SO, the trick to ensuring that the Intel SSD controller has some "breathing space" in which to perform its magic, is to ensure you NEVER COMPLETELY FILL the SSD.

Sad, but true.

Yup - that means that if you fill your 80GB SSD with 80GB of data (whether test data for random write tests, or 80GB worth of your data files), then read speed will stay great (it does slow down, but you're not likely to notice without a performance monitoring tool), but write speed will plummet. The poor SSD controller won't be able to turn random writes into sequential writes, 'coz there's no free space!

Actually, there is free space - a tiny bit. See, apparently, the Intel SSD comes with a few GBs spare storage space beyond the advertised capacity.

Without this spare storage space "up its sleeve", the Intel SSD could, in worst-case performance scenarios, have random write speeds as abysmally low as say the OCZ Core V2 (which I am suffering with).

So by having more storage space available than it lets the computer directly use, the SSD controller always has a little bit of room to move - and that's why even when things go horribly pear shaped, the Intel SSD can still maintain a random write speed of well over 1 megabyte per second (reports vary up to even still around 20 megabytes per second) - which is WAY more than the competitors do from the very outset!!! (For comparison, my OCZ Core V2 120GB has a random write speed for 4kb blocks somewhere under, well, I'm not entirely sure, but I think less than 100 kilobytes per second - i.e. less than 0.1 megabytes per second.)

So let's take the case of the hardcore random-write test. We write a special program that randomly chooses any sector across the entire 80GB of the SSD, and writes just to that sector, and then chooses another randomly, and writes to that, and does so as fast as the SSD can handle it, for hours on end.

For the first 80GB-worth of random writes, it zooms along at the mind-boggling speed of 70MB per second or more.

But it quickly hits a wall. The SSD controller was attaining these astounding speeds by combining the random writes into sequential writes, but shortly after 80GB worth of writes, it runs out of unused sequential storage locations. (Remember that it has a bit of breathing room, but that gets used up quickly too...)

In this condition, the effort required to combine even just two random writes into one sequential write is multiplied.

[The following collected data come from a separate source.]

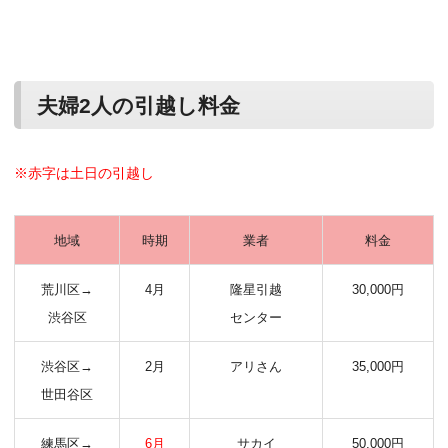
夫婦2人の引越し料金
※赤字は土日の引越し
地域
時期
業者
料金
荒川区→
4月
隆星引越
30,000円
渋谷区
センター
渋谷区→
2月
アリさん
35,000円
世田谷区
練馬区→
6月
サカイ
50,000円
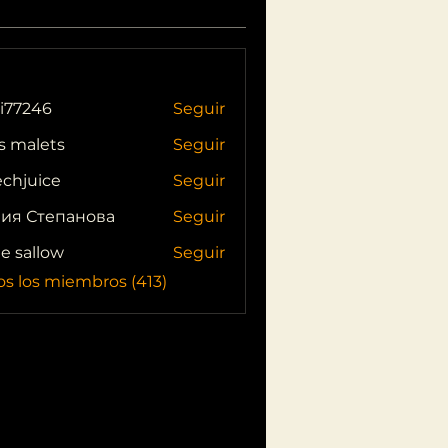
i77246
Seguir
46
s malets
Seguir
echjuice
Seguir
ия Степанова
Seguir
ie sallow
Seguir
os los miembros (413)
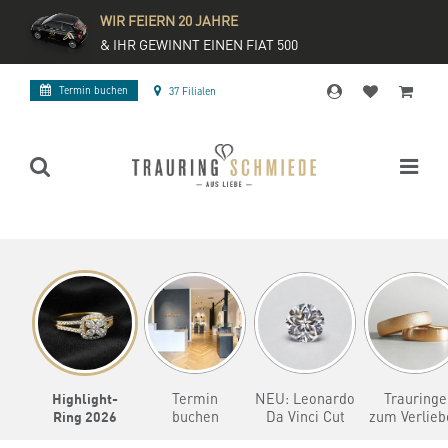
WIR FEIERN 20 JAHRE
& IHR GEWINNT EINEN FIAT 500
Termin buchen
37 Filialen
Highlight-
Termin
NEU: Leonardo
Trauringe
Ring 2026
buchen
Da Vinci Cut
zum Verlieb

On the virgin drive, it could cram 2MB of random writes into each 2MB write block (or whatever write block size it actually uses - I pick 2MB for demonstration purposes, but the principle remains true whatever the actual write block size). But on the drive in this random-write-crammed-full condition, if there was no "breathing space" (additional storage space beyond what the host computer is aware of), then each 4 kilobyte (0.004 megabyte) random write would require an entire 2 megabyte write block to be written. That's a slowdown factor of 2 / 0.004 = 500!!!!!!! No wonder people report speed problems!

Of course, Intel was smart to include the "breathing space" - it ensures that the worst-case random write speed never actually gets as bad as that.

SO - what's a man to do?

The reality is, this problem is not as bothersome as you might think - if you know what triggers it and how to avoid it.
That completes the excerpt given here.